We put him in every social group, said yes to every birthday party, and created countless play date opportunities.  Social skills were hard for him and we often left abruptly in a screaming fury of tantrums, with Keegan in a football hold to the car.   

Preschool was an eye opener.  The teachers were very quick to ask that Keegan be put forward for support in the classroom and it was almost as if our fears were confirmed.  Our kid was different and we had no idea what that meant.

Shortly after that, we were asked to have him professionally assessed.  Like many parents, we sat in an office with doctors who looked at our child for the first time making judgements and measuring behaviors.  The diagnosis was PDD-NOS, Autism Spectrum Disorder.  

Hmmm…. now what?   What does this mean?  How can I make it better?  Fix it.

Support came in waves after that.  But it was the process that was important.  The diagnosis was like a trauma for me.  Trauma from the idea that I would not have the son that could do all the things I hoped and wished.  But that was the mistake.  As I moved through the stages of grief around Keegan not being what I wanted him to be, I learned that he was so much more.  

I became part of his journey.  He started to teach me how to see the world differently, how to be humble and seek to understand behaviors.  Then we started to see progress in his therapies too.  Don’t get me wrong, the intensity of the work involved for us as a family was high, but we did it together.   
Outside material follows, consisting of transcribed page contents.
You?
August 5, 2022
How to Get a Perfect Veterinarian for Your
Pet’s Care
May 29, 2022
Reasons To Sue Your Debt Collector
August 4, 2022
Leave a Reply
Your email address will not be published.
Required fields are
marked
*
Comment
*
I always thank Keegan for teaching me how to be a mom, the kind of mom I was meant to be.  He tells me often that his sister is lucky he taught me so well.  

In our home we do smiles.  We do 30 second dance parties with air guitar and  peach wave frozen yogurt karaoke on Fridays.  We read Geronimo Stilton  before bed, have movie nights and epic tickle wars.  We have disagreements and apologies, we yell and we laugh.  We love each other and say it often.  Best of all, we celebrate Autism, because to our family, it is a super-power!

 

I became part of his journey. He started to teach me how to see the world differently, how to be humble and seek to understand behaviors.